Thursday, November 02, 2006

web 2.0 : The network effect

Of late, I have been reading a lot on Web 2.0 to find out its real business value.

Sure, The new paradigm ropes in million$ business for giants like Google, Amazon and Salesforce.com. But is it a Hype or reality?. One of the articles in CIO journal discounts that most of the startup companies behind web2.0 - other than the giants like Google/Amazon - are not going to sustain for a longer time. The reason being that they dont have a sound business model to survive in long run. There are many more startups in the Internet joining the web2.0 bandwagaon, offering free services/open APIs. But it could be the next dotcom burst, when all these small startups crash because of their business models.

But, I strongly believe that the technologies behind web2.0 are here to stay. And they are already making an impact. If you are authoring or reading a blog, Editing a Wiki, Consuming RSS updates, - Then you are already benefiting from web2.0.

Its amazing to find out how these technologies are helping people. Some of the events that I find interesting are: - After the katrina disaster, a website embarked into an initiative for collecting the information about the survivors from various websites/blogs in one single place, that is searchable in a consistent format.

Corporates are encouraging employees to write blogs to attract and hire talents from outside. And freelance bloggers are getting media deals like orders for writing books.

So, its already touching the lives of people who are using the web. For the enterprises, its the right time to evaluate what is the web 2.0 technology that is right for them to harvest the potential benefits.

Thursday, October 26, 2006

Beyond SOA - SOBA

SOA in practice can be applied at two levels. One is strategic where SOA is primarily applied to bring business-IT alignment. Another is operational, to bring interoperability and Standards - E.g Application Integration/Portal Integration.

But the real value of SOA can be achieved only when an organization's business processes can be modeled, implemented, monitored and optimized. This places a lot of emphasis on how well SOA gets implemented. And What is the process in which SOA initiatives are translated from requirements to executable code.

As the industry understands this case, lot of work has been happening on this front.

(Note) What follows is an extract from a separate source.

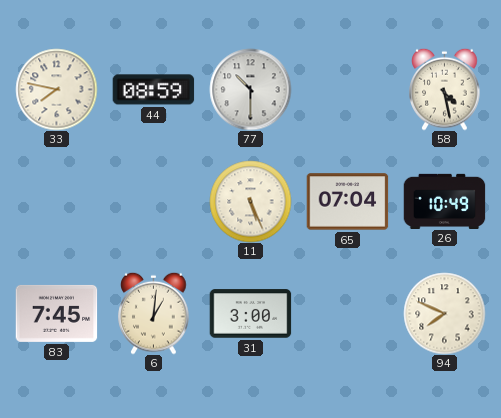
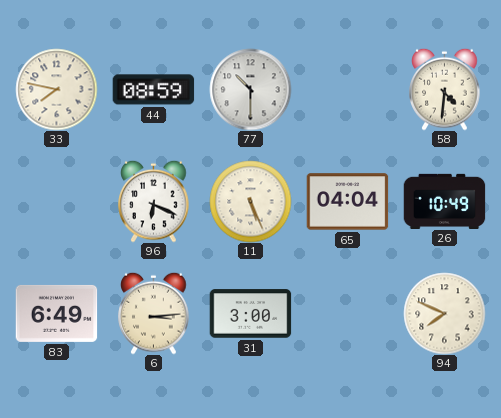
58: 4:28 -> 4:31
96: none -> 6:19
65: 07:04 -> 04:04
83: 7:45 -> 6:49
6: 1:01 -> 3:14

1. SAP, Oracle are revamping their packaged business applications into Service-Oriented Business Applications (SOBA). The traditional way of implementing ERP systems is fitting your business processes into the applications' capability. The new way of implementing is to customize your application to implement your very own buisiness processes. SAP goes one step further on this front and unwraps all the business processes embedded in their applications as "models", so that these models can be customized according to organization needs and implemented.

2. Lot of industry specific frameworks/models are becoming available. HP provides specific frameworks for industries such as Manufacturing and Banking. IBM has models for Retail Banking, Insurance and Retailing. These models encapsulate the industry knowledge and promise to jumpstart the SOA initiatives.

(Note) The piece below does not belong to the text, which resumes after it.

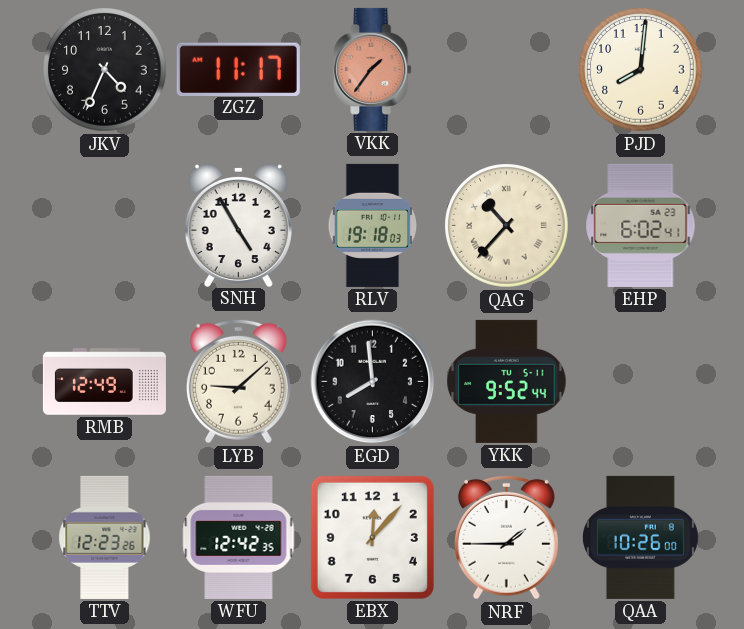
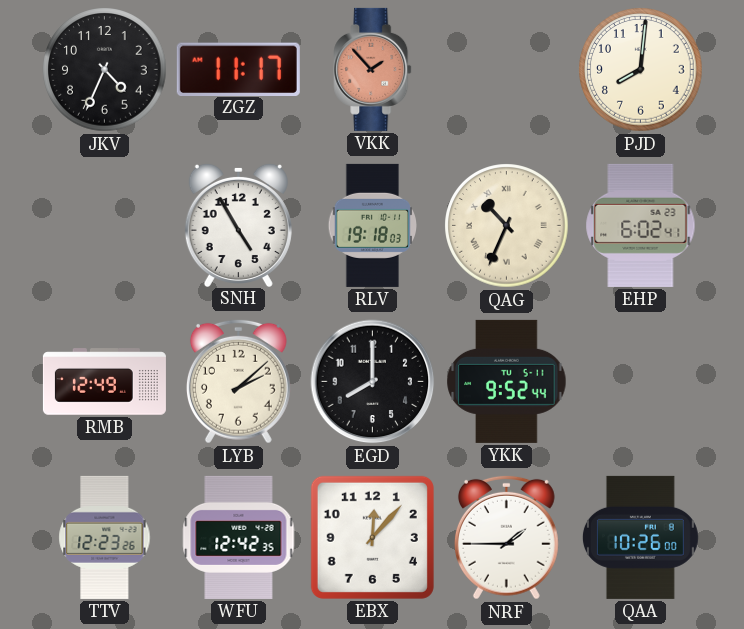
VKK: 1:36 -> 1:53
QAG: 10:37 -> 10:34
LYB: 9:08 -> 2:08
EGD: 7:59 -> 8:00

3. SOA fabrics - Lot of vendors are providing industry specific SOA fabric / wrapper code that can be wrapped on a corporate's IT systems. One such example is Webify - that provides SOA fabric for Banking and Insurance sectors.

So Which industry you are into and How are you planning to go about doing SOA?

Wednesday, October 18, 2006

Do Mashups have a place in the Enterprise?

Of late, creating mashups have become a child's play. For few who are new to the terminology, mashups are the new ways of creating a new web application by combining/repurposing existing web applications. The most popular ones are built around the Google maps, where a real-estate information (like availability of apartments/houses in various areas within a city) provided by a realty web site can be mashed with a Google map of that city to produce a new UI that plots the availability right on the map itself.

Nowadays mashups are created with a wide range of technologies - Javascript, Web Services, XML APIs over HTTP or AJAX.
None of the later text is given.